- _Work to complete_
Write out each line of the material exactly as given, and drop the images.

- _Provided records_
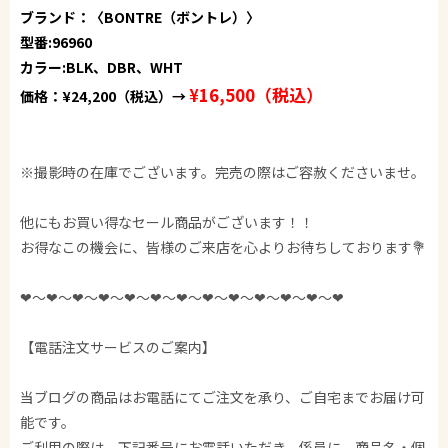
ブランド：〈BONTRE（ボントレ）〉
型番:96960
カラー:BLK、DBR、WHT
¥16,500（税込）
価格：¥24,200（税込）→
※撮影時の在庫でございます。完売の際はご容赦くださいませ。
他にもお買い得なセール商品がございます！！
お得なこの機会に、皆様のご来店を心よりお待ちしております💐
❤︎〜❤︎〜❤︎〜❤︎〜❤︎〜❤︎〜❤︎〜❤︎〜❤︎〜❤︎〜❤︎〜❤︎〜❤︎
【電話注文サービスのご案内】
当ブログの商品はお電話にてご注文を承り、ご自宅までお届け可
能です。
ご利用の際は、下記番号にお電話いただき、係員に、商品名・個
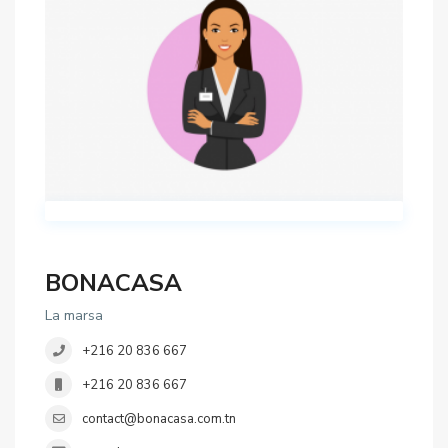
BONACASA
La marsa
+216 20 836 667
+216 20 836 667
contact@bonacasa.com.tn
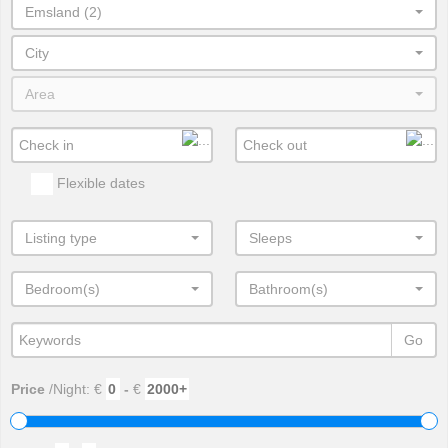
Emsland (2)
City
Area
Flexible dates
Listing type
Sleeps
Bedroom(s)
Bathroom(s)
Go
Price
/Night: €
-
€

- _Written response_
ブランド：〈BONTRE（ボントレ）〉
型番:96960
カラー:BLK、DBR、WHT
¥16,500（税込）
価格：¥24,200（税込）→
※撮影時の在庫でございます。完売の際はご容赦くださいませ。
他にもお買い得なセール商品がございます！！
お得なこの機会に、皆様のご来店を心よりお待ちしております💐
❤︎〜❤︎〜❤︎〜❤︎〜❤︎〜❤︎〜❤︎〜❤︎〜❤︎〜❤︎〜❤︎〜❤︎〜❤︎
【電話注文サービスのご案内】
当ブログの商品はお電話にてご注文を承り、ご自宅までお届け可
能です。
ご利用の際は、下記番号にお電話いただき、係員に、商品名・個
BONACASA
La marsa
+216 20 836 667
+216 20 836 667
contact@bonacasa.com.tn
Emsland (2)
City
Area
Flexible dates
Listing type
Sleeps
Bedroom(s)
Bathroom(s)
Go
Price
/Night: €
-
€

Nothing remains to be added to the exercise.